I discern what you did there. By utilising the word ‘beam,’ you are alluding to the Afshar experiment, the double quantum eraser experiment and a nimiety of other things for which I shall not enumerate. Now we must relate these quantum mechanical delicacies to the intrinsic value of happiness, and long live the gracious grand unified theory of everything. General relativity would prove to be great glory as it does not transcend our daily perceptions all too much, yet it would be dwindling in popularity. Meanwhile, Aristotle would be yammering on about how the universe was not like a clockwork and be introducing the notion of pseudorandom interpretations from the people of his time. Philosophy would be almost a cliche in this hypothetical universe, leading to a mass of people to instantaneously forget what they were digressing on about, which is the case with me. Except philosophy is completely beyond me and to illustrate that, I have devised a song. 
philosophy is completely beyond me.
Quantum mechanical universe brings us such glee

For pessimists, it will Outline their lack of sagacity

But I am the one optimist who has attained complete stupidity

 

IJELLYBEANS
Uke8 wrote:
Elroch wrote:
Uke8 wrote:

statistically If you throw a dice 12 million times it will fall 2m times on each # right?

No, actually not. It is likely that the number of times it comes up 6 (or any other number) is NEAR 2,000,000. It is quite unlikely to be more than a few thousand away from 2,000,000. You can work out exactly how unlikely. For illustration, I have done your experiment 1,000 times (with perfect digital dice) and here is a graph of the number of 6s

 

You will see that it was usually within a couple of thousand of 2,000,000 sixes and very rarely more than 2004000 or less than 1996000. With a lot more than 1,000 runs you would get occasional runs getting results further than this from 2,000,000, with increasingly low probability. (The histogram counts results in ranges of about 1000)

The fact that the spread is quite small compared to the mean is related to the most important truth about randomness, the law of large numbers.

so how exactly is this random? wouldn't you expect a random spread?

See above graph! Probability theory tells you how random it is.

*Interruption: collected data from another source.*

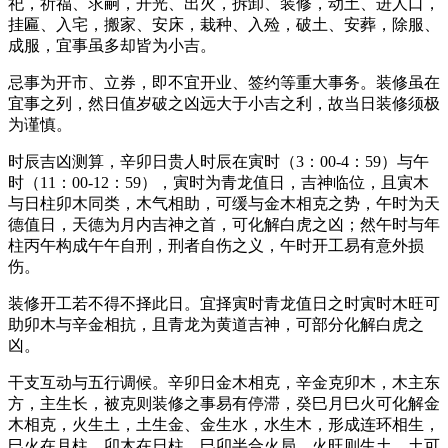
祀，祈福、求嗣，开光、出火，拆卸、装修，动土、进人口，
挂匾、入宅，搬家、安床，栽种、入殓，破土、安葬，除服、
成服，宜事虽多却皆为小吉。
忌事为开市、立券，即不宜开业、签约等重大事务。装修虽在
宜事之列，然日值岁破之凶远大于小吉之利，故当日装修须极
为谨慎。
时辰吉凶测算，辛卯日贵人时辰在寅时（3：00-4：59）与午
时（11：00-12：59），寅时为青龙值日，吉神临位，且寅木
与日柱卯木同类，木气相助，可缓与金木相克之势，午时为天
德值日，天德为月内吉神之首，可化解白虎之凶；然午时与年
柱丙午构成午午自刑，刑者自伤之义，午时开工易有意外损
伤。
装修开工若不得不择此日。宜择寅时青龙值日之时寅时木旺可
助卯木与辛金相抗，且青龙为黄道吉神，可部分化解白虎之
凶。
干支互动与五行调候。辛卯日金木相克，辛金克卯木，木主东
方，主生长，被克则装修之事易有停滞，癸巳月巳火可化解金
木相克，火生土，土生金、金生水，水生木，形成连环相生，
巳火在月柱，卯木在日柱，巳卯半合火局，火旺则生土，土可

and if random is just an illusion, does it mean that every game of chess is already determined before it even start? consulting with google was surly not a random decision, lol. here are my finding:

1.Math and the art of describing randomness


its cool that you did that. however, your chart show an error margin of what? less then 1% or so? either way its very close to 2M each.
what puzzle me is why dont you get a real random and chaotic spread? like 500K at one experiment and 5M at another? how come the margin is so small?
explaining this with the phenomena of the large numbers doesnt really help, because its not a real explanation and equal to asking me for acceptance of the phenomena without understanding the 'Why' or the 'How' (reminds me the old qm saying... 'shut up and calculate')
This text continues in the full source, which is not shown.